The Katana is Israel’s new unmanned combat marine system, capable of supporting a wide variety of homeland security applications: Harbor security; patrols along coasts, territorial waters and EEZ; electronic warfare and offshore platform protection.
The Katana can be operated both as a standard autonomously-operated combat vessel, and as a craft activated from a distance from a control station with an advanced system. The craft is able to deliver a real-time view by detecting, identifying and classifying both near and far targets, and can intercept them if needed.
Addition features include autonomous navigation, collision avoidance, advanced control system and more. The vessel is equipped with various payloads (including electro-optical), communication systems, radio (Line of Site, LOS, or NLOS), radar and weapon systems. The modular design of the systems allows for configuration and operational flexibility.
The Katana USV was designed by Israel Aerospace Industries.
The Katana, sized 12 meters (39 feet) long and 2.80 meters (9 feet) wide, is able to reach a speed of 60 knots, over 110 kilometers (68 miles) per hour.
And, says Shaharbani, “is equipped with many optical systems, weapon systems and advanced communication systems – both wired communication and satellite communication – and with command systems and navigation systems.”
Shaharbani said that the Katana developers had placed a special emphasis on reliability, making it unsinkable. “It has two powerful motors and it never sinks. There is no chance of any mishap happening that will stop an unmanned vessel on its mission.

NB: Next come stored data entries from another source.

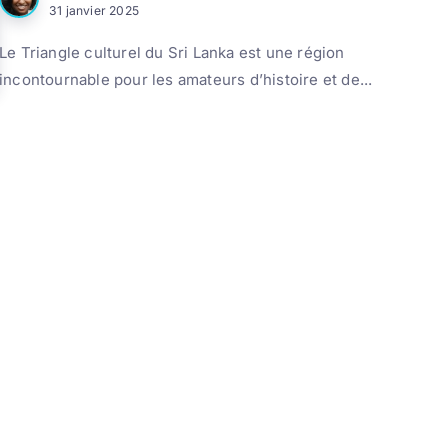
31 janvier 2025
Le Triangle culturel du Sri Lanka est une région
incontournable pour les amateurs d’histoire et de...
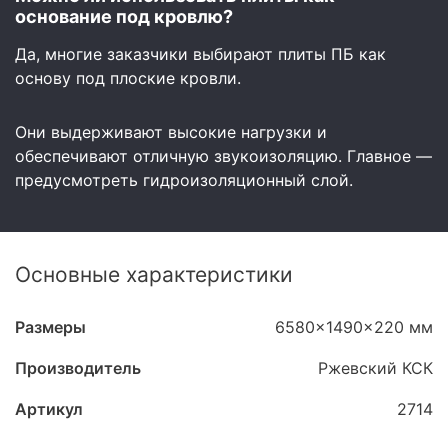
основание под кровлю?
Да, многие заказчики выбирают плиты ПБ как
основу под плоские кровли.
Они выдерживают высокие нагрузки и
обеспечивают отличную звукоизоляцию. Главное —
предусмотреть гидроизоляционный слой.
Основные характеристики
Размеры
6580x1490x220 мм
Производитель
Ржевский КСК
Артикул
2714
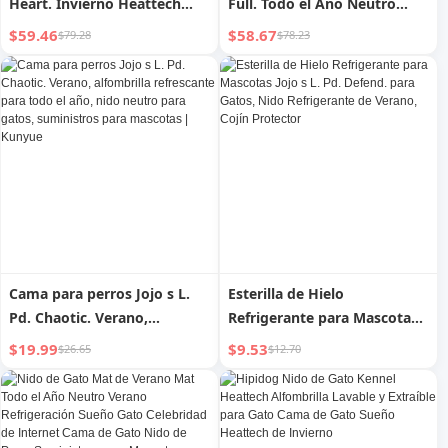
Heart. Invierno Heattech
Full. Todo el Año Neutro
Casa para Gatos Tienda de
Completo Desmontable y
$59.46
$58.67
$79.28
$78.23
Campaña Semicerrada |
Lavable Sofá para Gatos para
Corazón de Lectura
Dormir | Lectura Completa
Cama para perros Jojo s L.
Esterilla de Hielo
Pd. Chaotic. Verano,
Refrigerante para Mascotas
alfombrilla refrescante para
Jojo s L. Pd. Defend. para
$19.99
$9.53
$26.65
$12.70
todo el año, nido neutro
Gatos, Nido Refrigerante de
para gatos, suministros para
Verano, Cojín Protector
mascotas | Kunyue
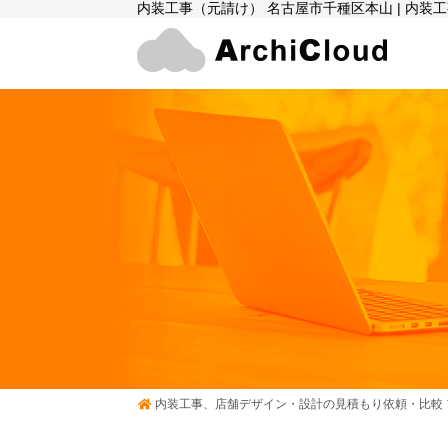
内装工事（元請け） 名古屋市千種区本山 | 内
内装工事、店舗デザイン・設計の見積もり依頼・比較 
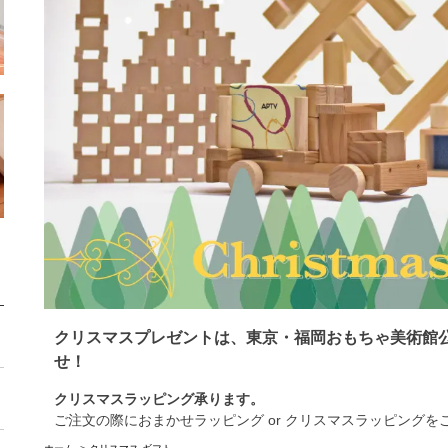
クリスマスプレゼントは、東京・福岡おもちゃ美術館公
せ！
クリスマスラッピング承ります。
ご注文の際におまかせラッピング or クリスマスラッピングを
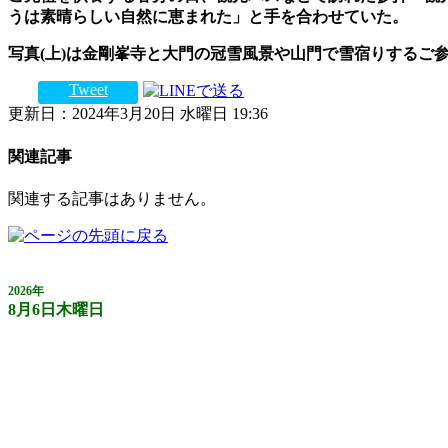
うは素晴らしい自然に恵まれた」と手を合わせていた。
写真(上)は金剛峯寺と大門の冠雪風景や山門で雪宿りするご
Tweet
更新日：2024年3月20日 水曜日 19:36
関連記事
関連する記事はありません。
2026年
8月6日木曜日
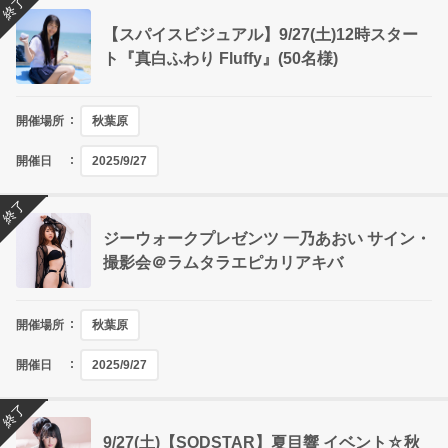
終了
【スパイスビジュアル】9/27(土)12時スター
ト『真白ふわり Fluffy』(50名様)
開催場所
秋葉原
開催日
2025/9/27
終了
ジーウォークプレゼンツ 一乃あおい サイン・
撮影会＠ラムタラエピカリアキバ
開催場所
秋葉原
開催日
2025/9/27
終了
9/27(土)【SODSTAR】夏目響 イベント☆秋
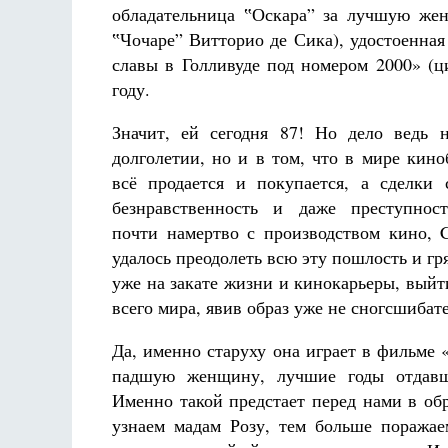
обладательница ‟Оскара” за лучшую жен
‟Чочаре” Витторио де Сика), удостоенная
славы в Голливуде под номером 2000» (ц
году.
Значит, ей сегодня 87! Но дело ведь 
долголетии, но и в том, что в мире киноб
всё продается и покупается, а сделки 
безнравственность и даже преступност
почти намертво с производством кино,
удалось преодолеть всю эту пошлость и гря
уже на закате жизни и кинокарьеры, выйт
всего мира, явив образ уже не сногсшибат
Да, именно старуху она играет в фильме 
падшую женщину, лучшие годы отдавш
Именно такой предстает перед нами в об
узнаем мадам Розу, тем больше поражае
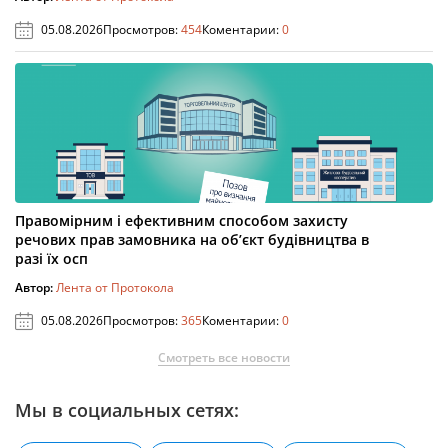
05.08.2026
Просмотров:
454
Коментарии:
0
Правомірним і ефективним способом захисту
речових прав замовника на об’єкт будівництва в
разі їх осп
Автор:
Лента от Протокола
05.08.2026
Просмотров:
365
Коментарии:
0
Смотреть все новости
Мы в социальных сетях:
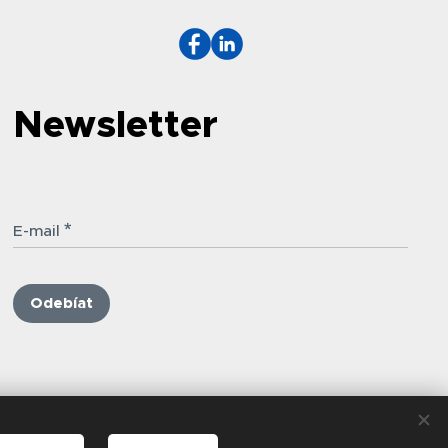
Newsletter
E-mail
Odebíat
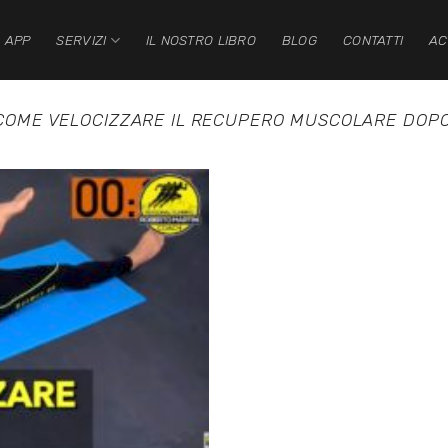
 APP
SERVIZI
IL NOSTRO LIBRO
BLOG
CONTATTI
AC
COME VELOCIZZARE IL RECUPERO MUSCOLARE DOP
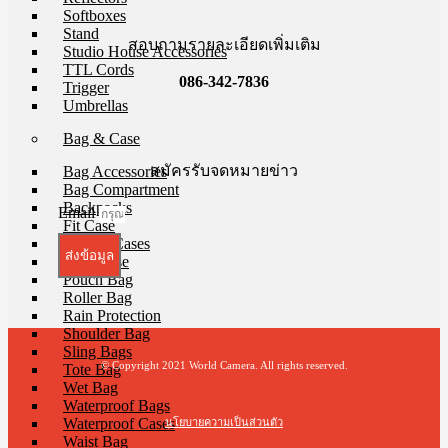
Softboxes
Stand
สอบถามรายละเอียดเพิ่มเติม
Studio House Accessories
TTL Cords
086-342-7836
Trigger
Umbrellas
Bag & Case
สมัครรับจดหมายข่าว
Bag Accessories
Bag Compartment
Backpacks
Email
Fit Case
Holster Cases
ส่งข้อมูล
Lens Case
Pouch Bag
Roller Bag
Rain Protection
Shoulder Bag
Sling Bags
© Copyright 2021 World Camera. All rights reserved.
Tote Bag
Wet Bag
Waterproof Bags
Waterproof Cases
นโยบายความเป็นส่วนตัว
Waist Bag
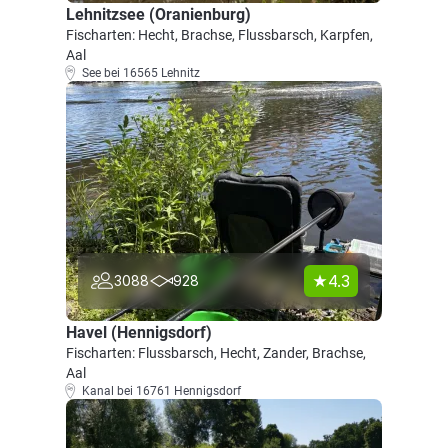
Lehnitzsee (Oranienburg)
Fischarten: Hecht, Brachse, Flussbarsch, Karpfen,
Aal
See bei 16565 Lehnitz
4.3
3088
928
Havel (Hennigsdorf)
Fischarten: Flussbarsch, Hecht, Zander, Brachse,
Aal
Kanal bei 16761 Hennigsdorf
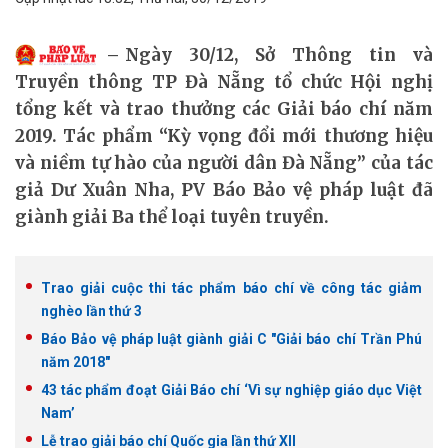
Ngày 30/12, Sở Thông tin và
Truyền thông TP Đà Nẵng tổ chức Hội nghị
tổng kết và trao thưởng các Giải báo chí năm
2019. Tác phẩm “Kỳ vọng đổi mới thương hiệu
và niềm tự hào của người dân Đà Nẵng” của tác
giả Dư Xuân Nha, PV Báo Bảo vệ pháp luật đã
giành giải Ba thể loại tuyên truyền.
Trao giải cuộc thi tác phẩm báo chí về công tác giảm
nghèo lần thứ 3
Báo Bảo vệ pháp luật giành giải C "Giải báo chí Trần Phú
năm 2018"
43 tác phẩm đoạt Giải Báo chí ‘Vì sự nghiệp giáo dục Việt
Nam’
Lễ trao giải báo chí Quốc gia lần thứ XII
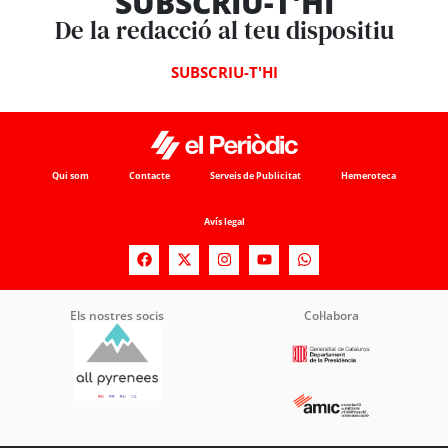
SUBSCRIU-T'HI
De la redacció al teu dispositiu
SUBSCRIU-T'HI
Qui som
Contacte
Serveis de Publicitat
Hemeroteca
Avís legal
Els nostres socis
Col·labora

“The Katana includes electro-optical systems that allows whoever operating it from a distant station have the possibility of seeing the entire marine environment and focusing on a specific target. In terms of satellite communication, the Katana can be operated from Tel Baruch beach when the boat is at the Pacific Ocean.”
At this stage the Katana is not part of the IDF’s operational fleet, but the Israel Navy is already making use of unmanned watercrafts. One such vessel is “The Protector”, employed in routine security measures off the Gaza coast in recent years. The IDF said in May 2013 that the navy will use the newest version of the craft, which allows, among other things, to reach more distant destinations.